Given records:

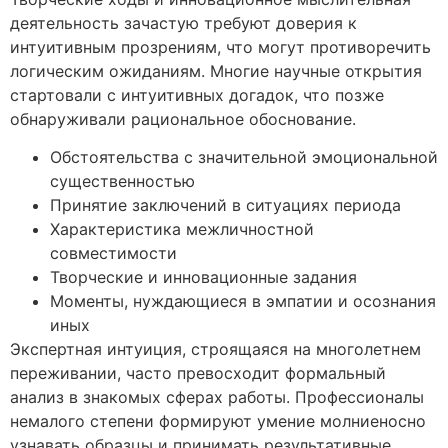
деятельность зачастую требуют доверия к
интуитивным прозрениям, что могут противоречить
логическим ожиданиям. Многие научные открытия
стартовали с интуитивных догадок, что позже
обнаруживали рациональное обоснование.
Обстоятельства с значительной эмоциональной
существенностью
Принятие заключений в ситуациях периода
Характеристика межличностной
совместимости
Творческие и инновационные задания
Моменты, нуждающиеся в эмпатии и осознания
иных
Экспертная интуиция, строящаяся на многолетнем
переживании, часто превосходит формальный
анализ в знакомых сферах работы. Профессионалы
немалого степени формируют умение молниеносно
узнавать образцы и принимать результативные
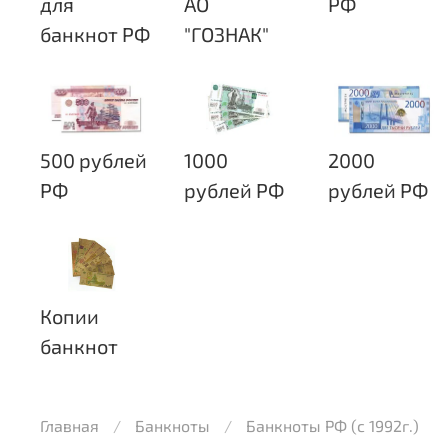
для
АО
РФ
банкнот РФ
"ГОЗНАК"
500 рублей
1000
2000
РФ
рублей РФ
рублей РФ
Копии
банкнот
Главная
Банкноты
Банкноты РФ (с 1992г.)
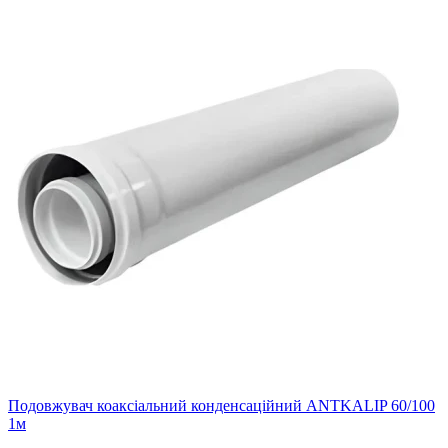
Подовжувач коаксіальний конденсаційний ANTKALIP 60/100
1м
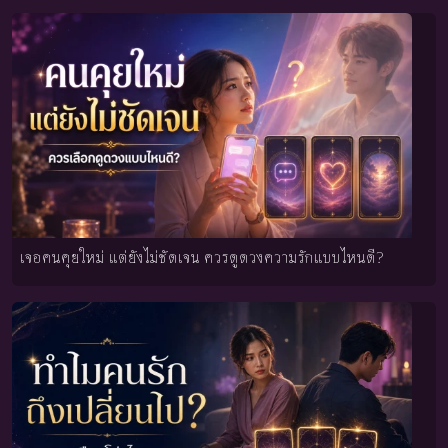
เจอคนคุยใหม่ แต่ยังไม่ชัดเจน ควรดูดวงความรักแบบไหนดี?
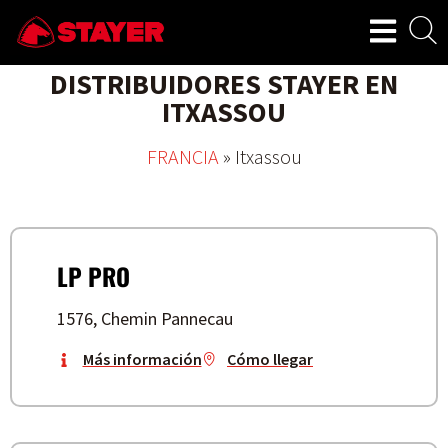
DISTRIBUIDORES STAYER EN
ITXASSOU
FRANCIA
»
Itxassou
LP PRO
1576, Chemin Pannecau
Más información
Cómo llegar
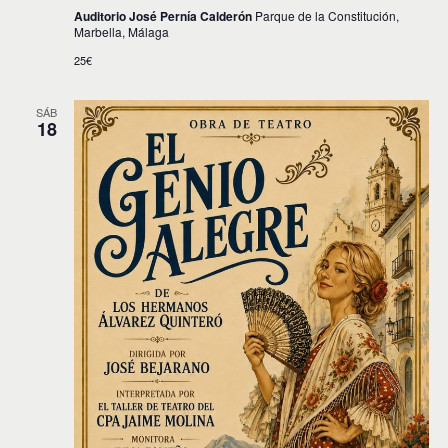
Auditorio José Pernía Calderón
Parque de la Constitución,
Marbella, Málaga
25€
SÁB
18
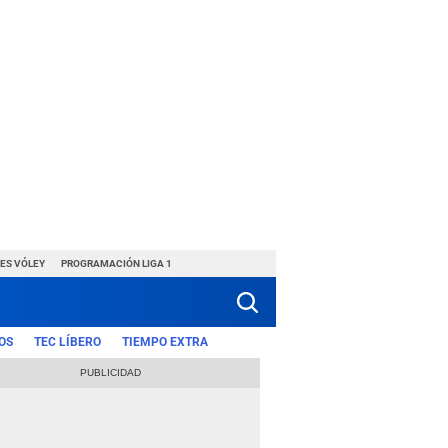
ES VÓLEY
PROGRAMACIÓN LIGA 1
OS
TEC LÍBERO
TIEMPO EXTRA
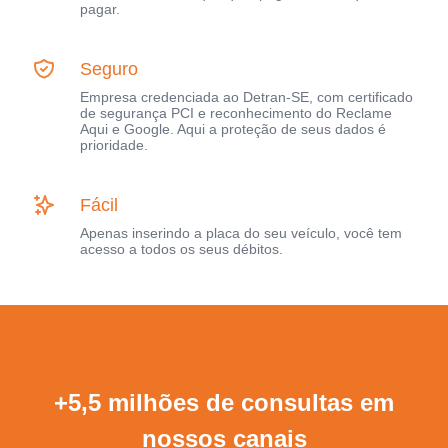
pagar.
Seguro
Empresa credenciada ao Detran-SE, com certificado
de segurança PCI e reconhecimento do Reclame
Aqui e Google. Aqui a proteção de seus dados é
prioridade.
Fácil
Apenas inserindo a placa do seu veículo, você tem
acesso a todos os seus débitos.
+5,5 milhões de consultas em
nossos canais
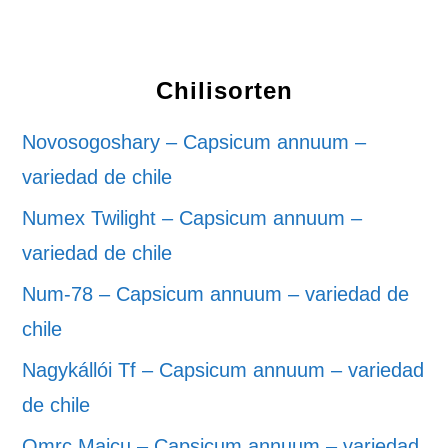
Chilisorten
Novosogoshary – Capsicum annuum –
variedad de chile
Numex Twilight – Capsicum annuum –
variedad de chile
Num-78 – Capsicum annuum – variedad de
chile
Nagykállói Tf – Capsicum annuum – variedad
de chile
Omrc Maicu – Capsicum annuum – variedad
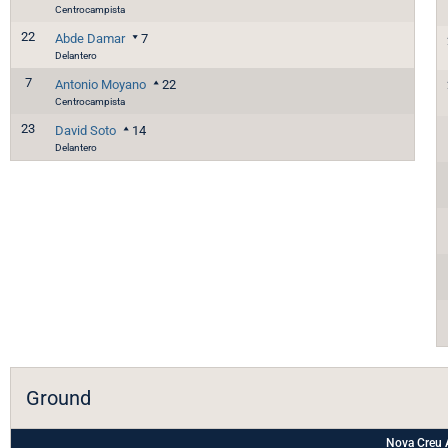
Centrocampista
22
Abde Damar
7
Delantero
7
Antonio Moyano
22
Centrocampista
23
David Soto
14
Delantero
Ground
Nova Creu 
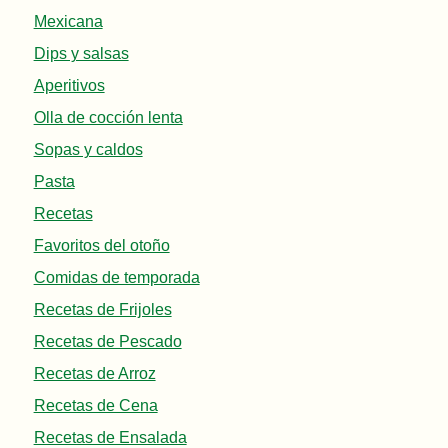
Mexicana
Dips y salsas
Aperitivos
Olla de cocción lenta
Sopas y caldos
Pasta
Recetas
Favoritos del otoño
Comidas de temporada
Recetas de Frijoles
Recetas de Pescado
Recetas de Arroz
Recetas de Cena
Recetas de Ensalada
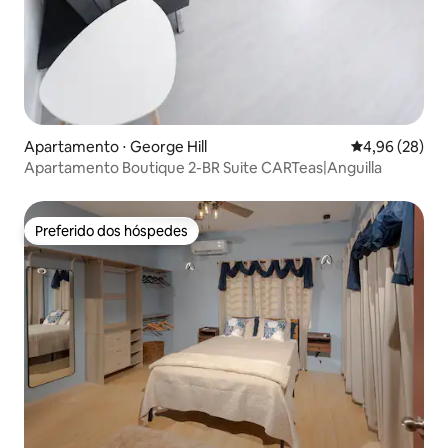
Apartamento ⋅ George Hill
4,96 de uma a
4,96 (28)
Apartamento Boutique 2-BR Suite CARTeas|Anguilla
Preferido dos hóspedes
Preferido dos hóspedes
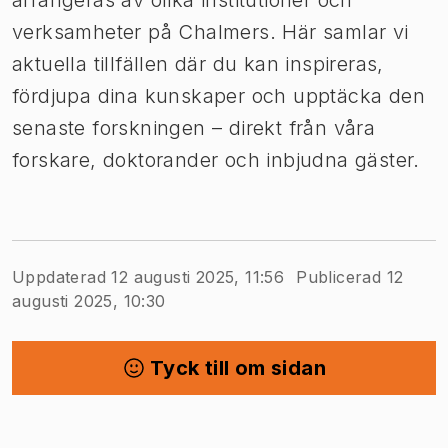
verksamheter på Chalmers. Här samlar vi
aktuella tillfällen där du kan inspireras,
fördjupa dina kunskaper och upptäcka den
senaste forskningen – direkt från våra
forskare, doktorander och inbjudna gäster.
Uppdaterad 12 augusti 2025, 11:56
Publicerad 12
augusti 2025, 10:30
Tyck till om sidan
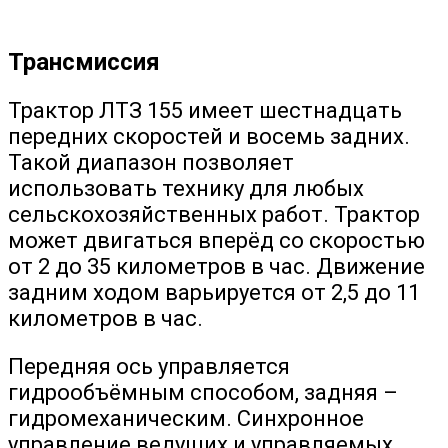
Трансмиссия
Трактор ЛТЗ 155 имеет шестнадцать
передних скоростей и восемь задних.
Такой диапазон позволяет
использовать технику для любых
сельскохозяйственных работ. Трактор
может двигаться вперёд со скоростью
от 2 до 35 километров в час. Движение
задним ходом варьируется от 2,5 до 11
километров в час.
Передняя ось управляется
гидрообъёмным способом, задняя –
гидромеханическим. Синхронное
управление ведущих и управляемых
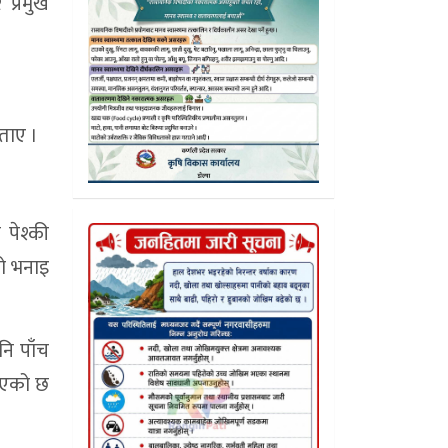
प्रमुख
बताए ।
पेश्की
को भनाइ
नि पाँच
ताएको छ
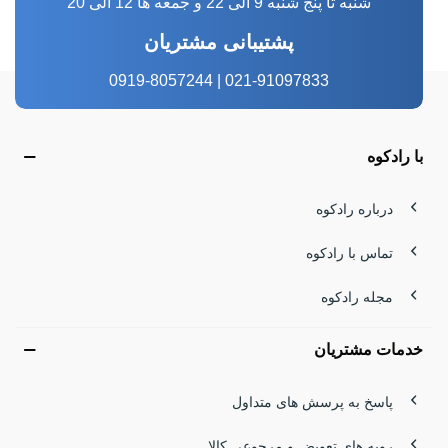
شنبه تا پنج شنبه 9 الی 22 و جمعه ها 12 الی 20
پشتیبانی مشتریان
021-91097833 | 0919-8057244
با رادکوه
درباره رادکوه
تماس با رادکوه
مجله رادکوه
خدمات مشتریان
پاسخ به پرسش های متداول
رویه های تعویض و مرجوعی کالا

...

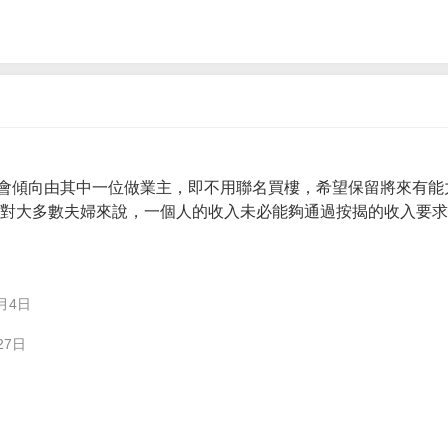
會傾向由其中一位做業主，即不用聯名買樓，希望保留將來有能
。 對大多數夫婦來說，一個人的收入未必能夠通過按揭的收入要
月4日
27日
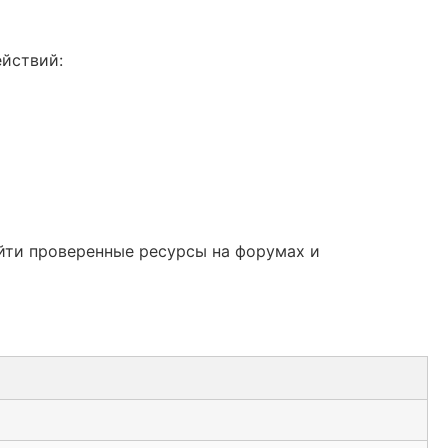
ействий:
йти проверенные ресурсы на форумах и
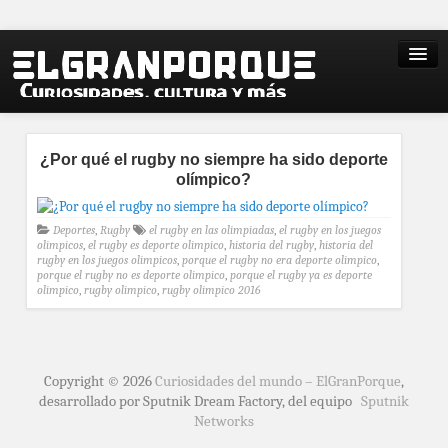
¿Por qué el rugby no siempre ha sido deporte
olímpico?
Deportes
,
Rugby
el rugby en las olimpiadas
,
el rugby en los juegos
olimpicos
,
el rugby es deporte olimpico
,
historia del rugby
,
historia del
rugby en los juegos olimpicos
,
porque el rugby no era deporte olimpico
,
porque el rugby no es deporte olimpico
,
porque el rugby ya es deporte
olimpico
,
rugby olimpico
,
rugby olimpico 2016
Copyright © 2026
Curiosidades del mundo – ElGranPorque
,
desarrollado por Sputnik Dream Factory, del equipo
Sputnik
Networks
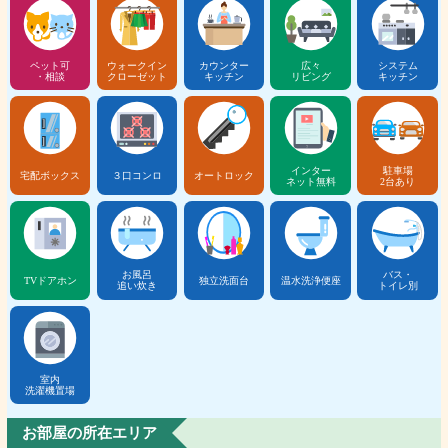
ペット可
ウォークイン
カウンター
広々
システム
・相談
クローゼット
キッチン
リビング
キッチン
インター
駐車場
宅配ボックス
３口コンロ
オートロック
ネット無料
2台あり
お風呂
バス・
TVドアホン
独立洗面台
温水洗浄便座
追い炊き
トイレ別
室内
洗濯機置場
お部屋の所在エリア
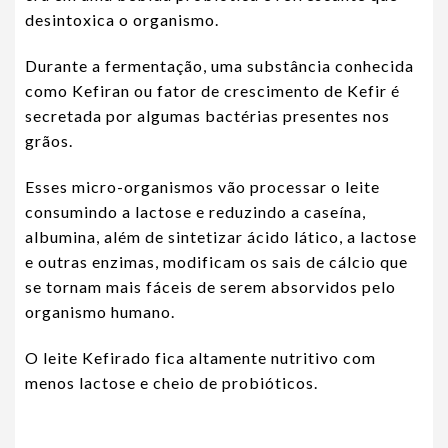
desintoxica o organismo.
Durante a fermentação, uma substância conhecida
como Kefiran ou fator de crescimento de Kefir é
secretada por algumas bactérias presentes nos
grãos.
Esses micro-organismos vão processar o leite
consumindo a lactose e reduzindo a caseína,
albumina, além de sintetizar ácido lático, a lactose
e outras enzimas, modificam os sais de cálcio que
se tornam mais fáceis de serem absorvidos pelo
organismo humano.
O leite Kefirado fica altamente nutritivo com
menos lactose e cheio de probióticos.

---

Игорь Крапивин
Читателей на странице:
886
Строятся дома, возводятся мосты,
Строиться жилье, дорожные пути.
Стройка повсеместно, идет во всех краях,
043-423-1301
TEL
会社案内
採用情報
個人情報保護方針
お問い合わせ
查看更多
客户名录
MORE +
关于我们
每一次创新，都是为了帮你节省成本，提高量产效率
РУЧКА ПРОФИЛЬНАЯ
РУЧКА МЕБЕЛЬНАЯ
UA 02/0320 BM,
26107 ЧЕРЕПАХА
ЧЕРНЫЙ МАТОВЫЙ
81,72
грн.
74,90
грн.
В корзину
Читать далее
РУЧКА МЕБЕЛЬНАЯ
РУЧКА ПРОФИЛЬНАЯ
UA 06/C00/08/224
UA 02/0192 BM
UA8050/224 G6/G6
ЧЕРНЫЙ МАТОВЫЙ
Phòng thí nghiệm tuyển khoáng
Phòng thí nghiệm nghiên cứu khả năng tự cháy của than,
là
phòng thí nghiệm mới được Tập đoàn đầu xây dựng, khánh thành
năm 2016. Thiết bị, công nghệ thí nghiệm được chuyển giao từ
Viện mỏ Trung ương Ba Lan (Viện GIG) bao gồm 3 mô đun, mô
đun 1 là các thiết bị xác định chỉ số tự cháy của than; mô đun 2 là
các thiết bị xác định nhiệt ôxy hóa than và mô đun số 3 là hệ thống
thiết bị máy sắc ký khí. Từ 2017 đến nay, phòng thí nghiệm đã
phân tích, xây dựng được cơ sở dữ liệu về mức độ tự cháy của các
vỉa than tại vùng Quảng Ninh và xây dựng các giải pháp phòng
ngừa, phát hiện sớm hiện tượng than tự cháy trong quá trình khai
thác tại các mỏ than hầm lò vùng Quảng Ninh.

Description of the task: From the records above, copy exactly the stretch from the line holding "деятельность зачастую требуют доверия к" through the line holding "Банкноты РФ (с 1992г.)", both ends included, without the pictures.

Exercise response:
деятельность зачастую требуют доверия к
интуитивным прозрениям, что могут противоречить
логическим ожиданиям. Многие научные открытия
стартовали с интуитивных догадок, что позже
обнаруживали рациональное обоснование.
Обстоятельства с значительной эмоциональной
существенностью
Принятие заключений в ситуациях периода
Характеристика межличностной
совместимости
Творческие и инновационные задания
Моменты, нуждающиеся в эмпатии и осознания
иных
Экспертная интуиция, строящаяся на многолетнем
переживании, часто превосходит формальный
анализ в знакомых сферах работы. Профессионалы
немалого степени формируют умение молниеносно
узнавать образцы и принимать результативные
для
АО
РФ
банкнот РФ
"ГОЗНАК"
500 рублей
1000
2000
РФ
рублей РФ
рублей РФ
Копии
банкнот
Главная
Банкноты
Банкноты РФ (с 1992г.)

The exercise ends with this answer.